MELBOURNE, FL — NASA conducted its first medical evacuation from the International Space Station on Wednesday, Jan. 14, after a Crew-11 astronaut developed a health issue last week.

The astronauts are set to return to Earth in the early hours of Jan. 15. The crew will splashdown at 3:41 a.m. ET off Southern California. Areas along the California coast could hear a sonic boom as the spacecraft reenters Earth's atmosphere faster than sound.

Instead of waiting for Crew-12's arrival, the four-person Crew-11 will return to Earth early via the SpaceX Dragon they traveled up in. SpaceX released a reentry trajectory map.
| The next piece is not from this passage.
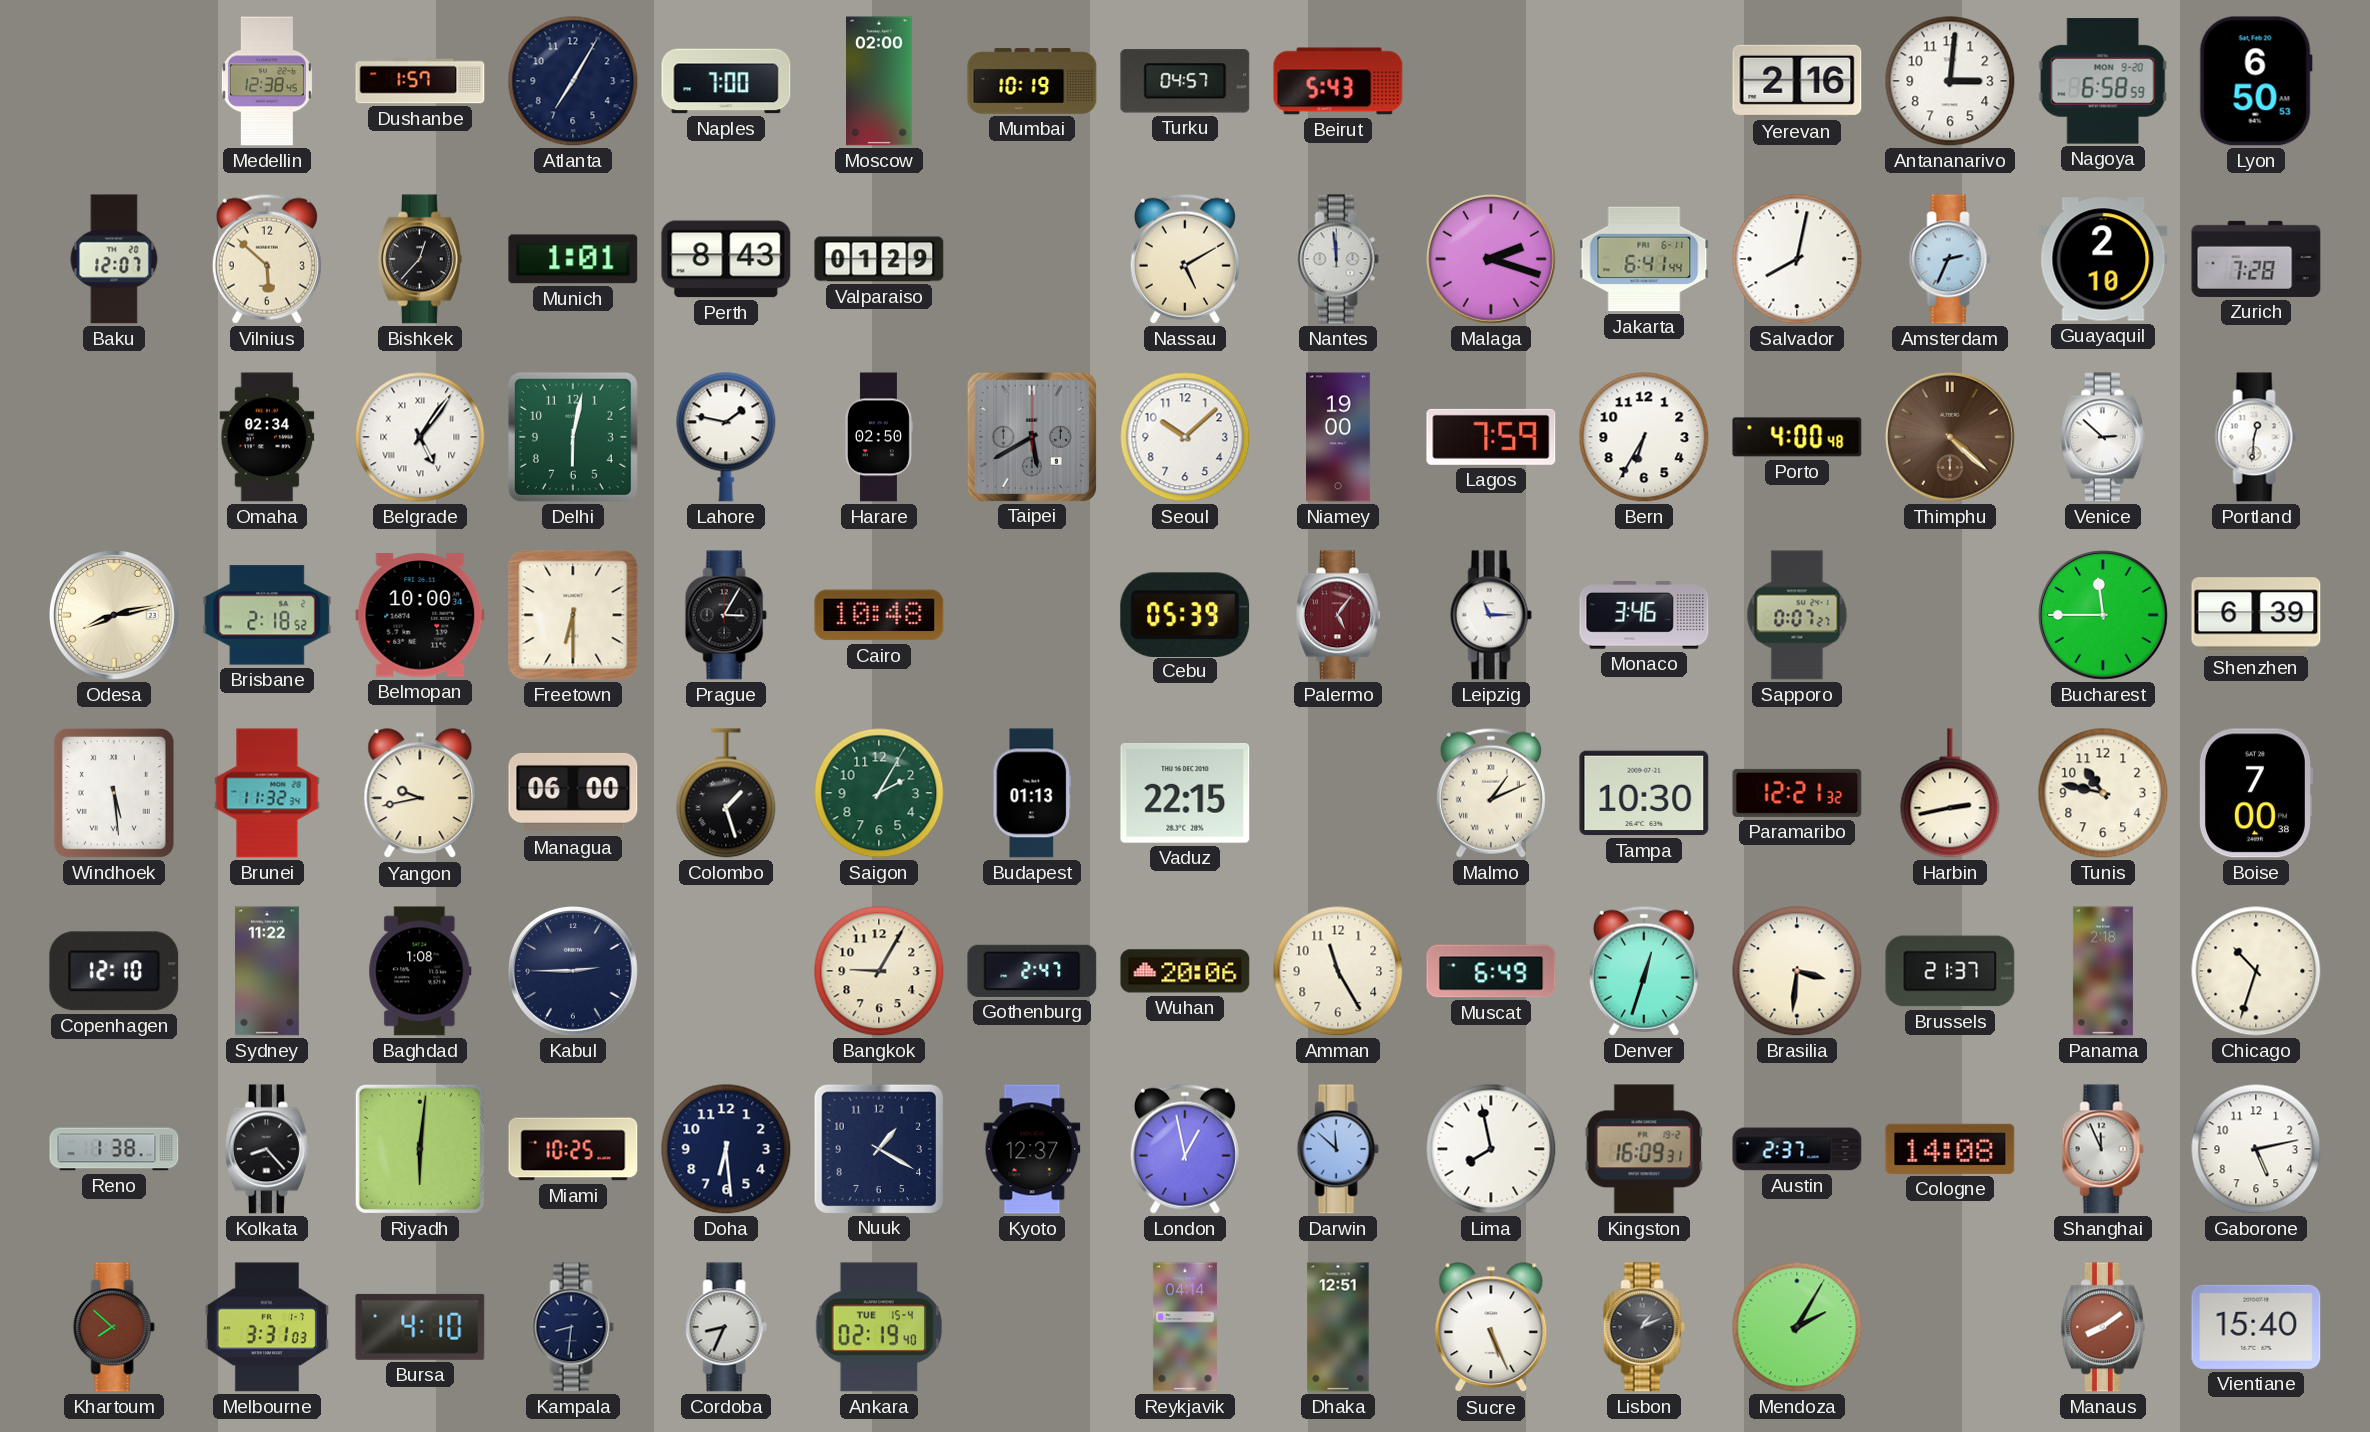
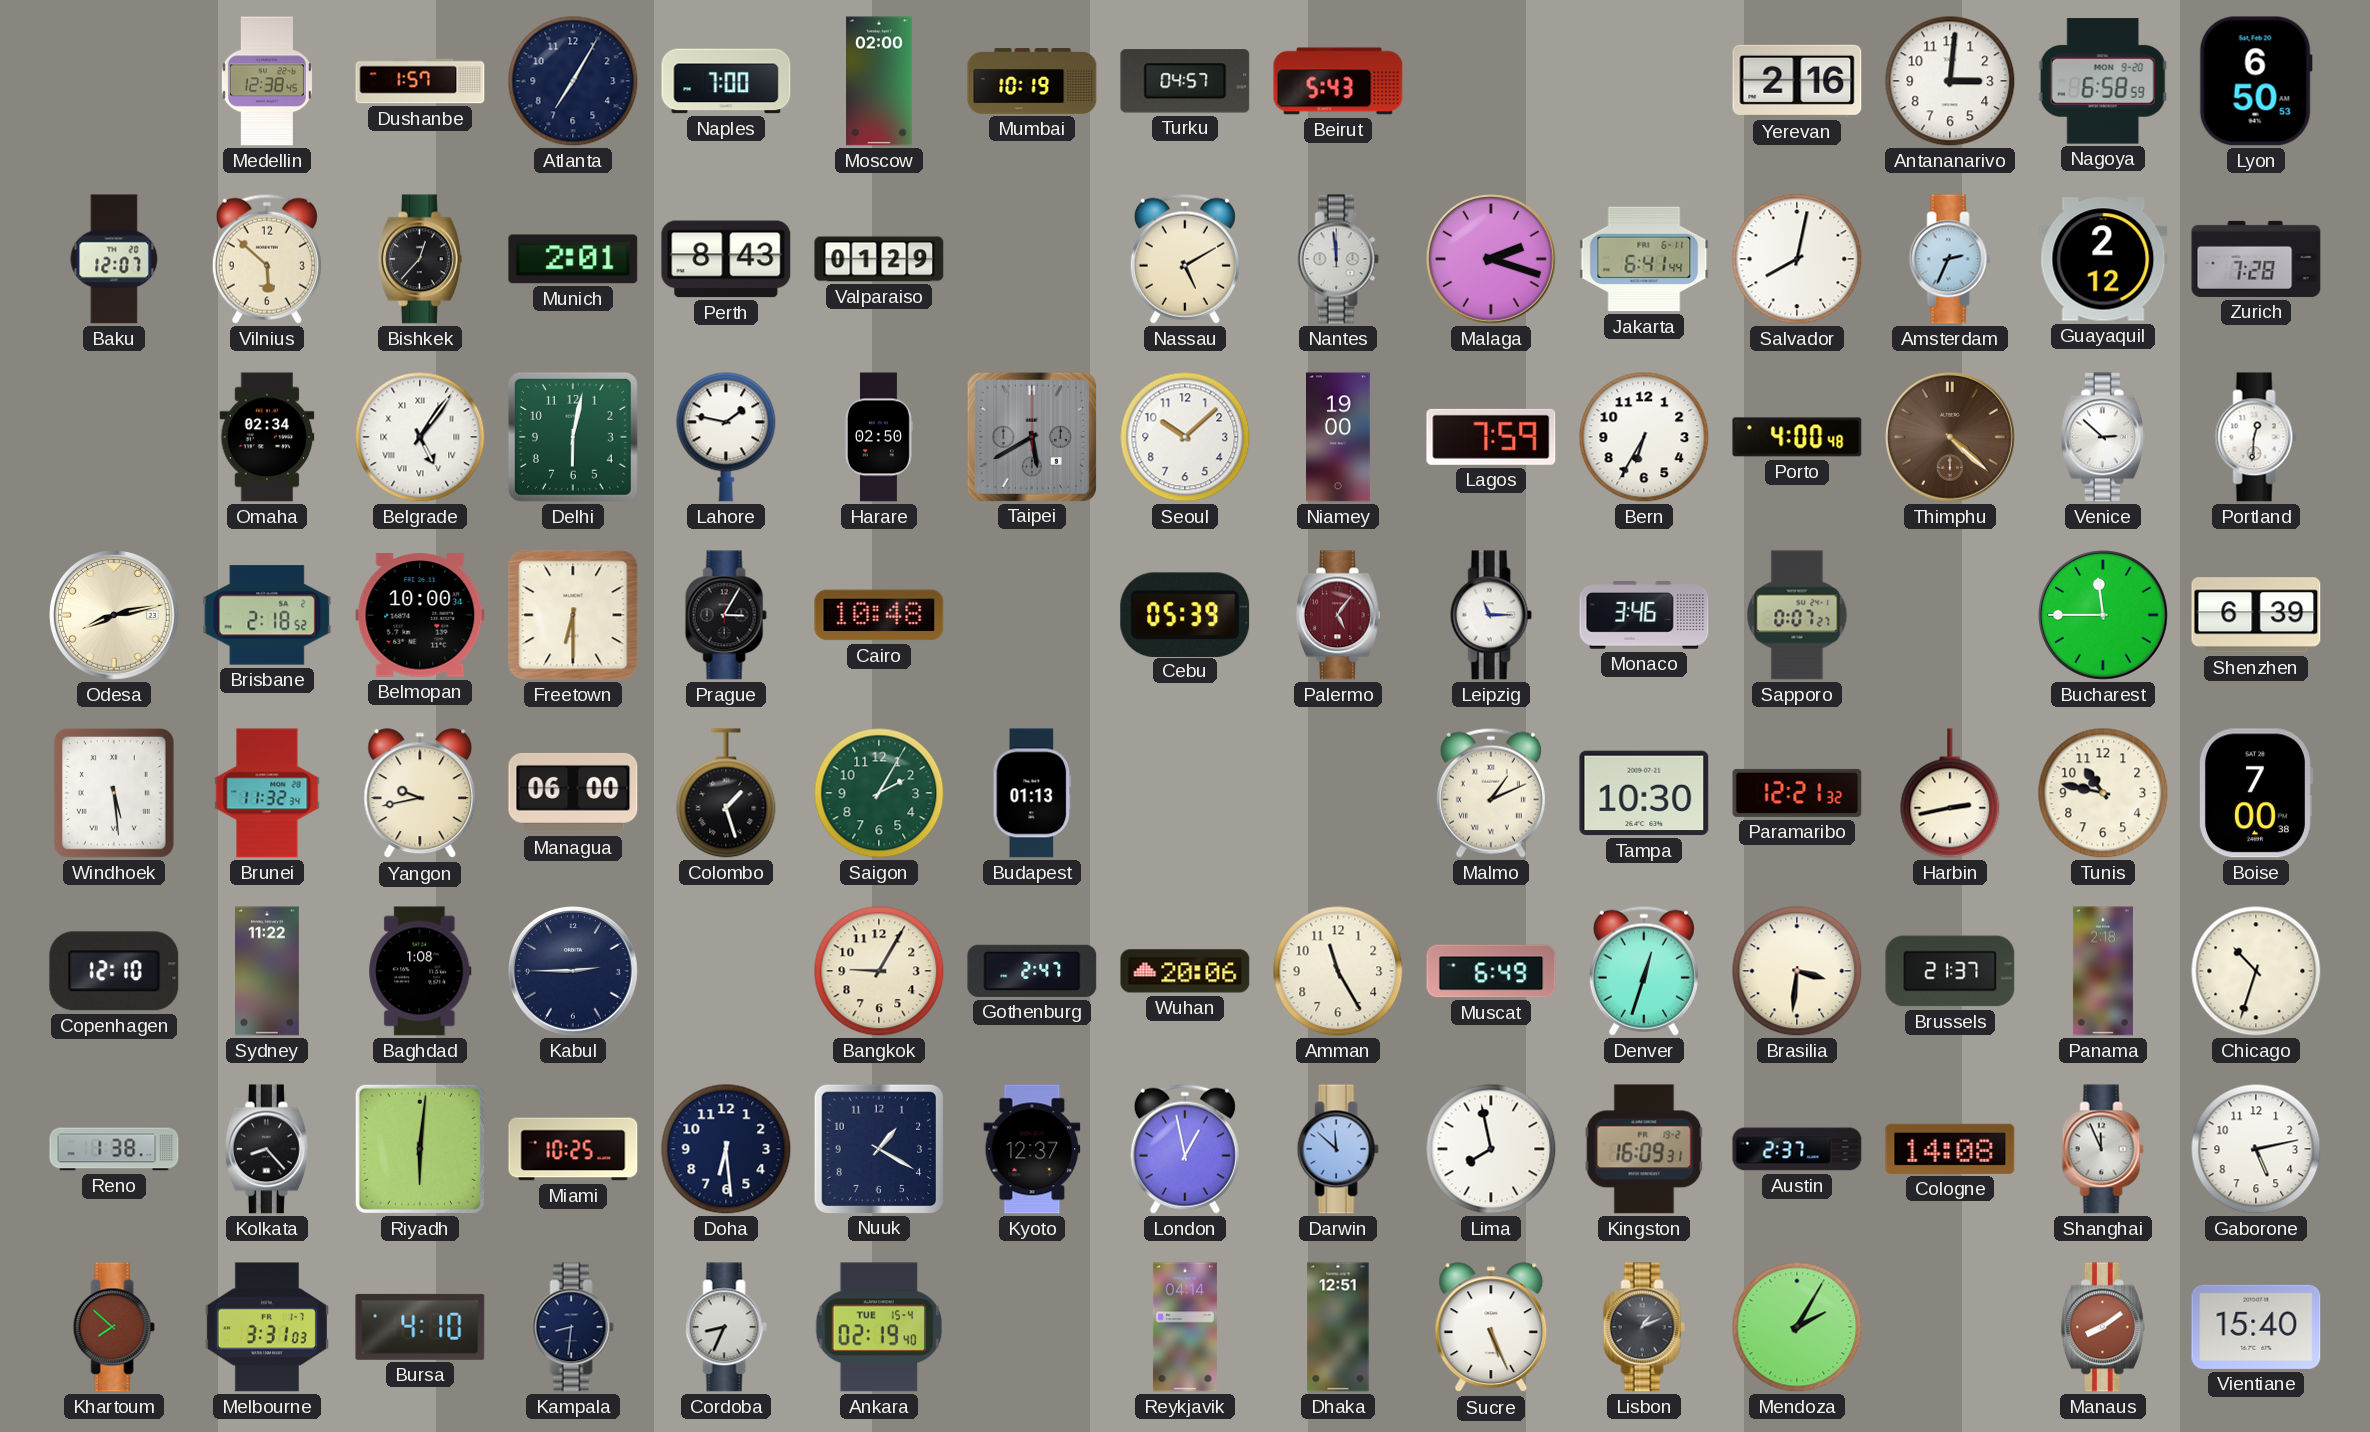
Munich: 1:01 -> 2:01
Guayaquil: 2:10 -> 2:12
Vaduz: 22:15 -> none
Dragon will pass directly over Santa Barbara, California, past Los Angeles and Long Beach, California, heading for a splashdown off the coast of San Diego.

The departure marked the first time in the station's 25-year history that a crew on the orbital outpost has cut a mission short to be medically evacuated. NASA has emphasized that there is no emergency, but that the problem one of the astronauts experienced requires monitoring on the ground.

NASA's decision to return the crew early was swift and unprecedented, but the space agency said astronauts and teams on the ground prepared for every possible situation. NASA has not identified the astronaut or the medical issue due to privacy concerns.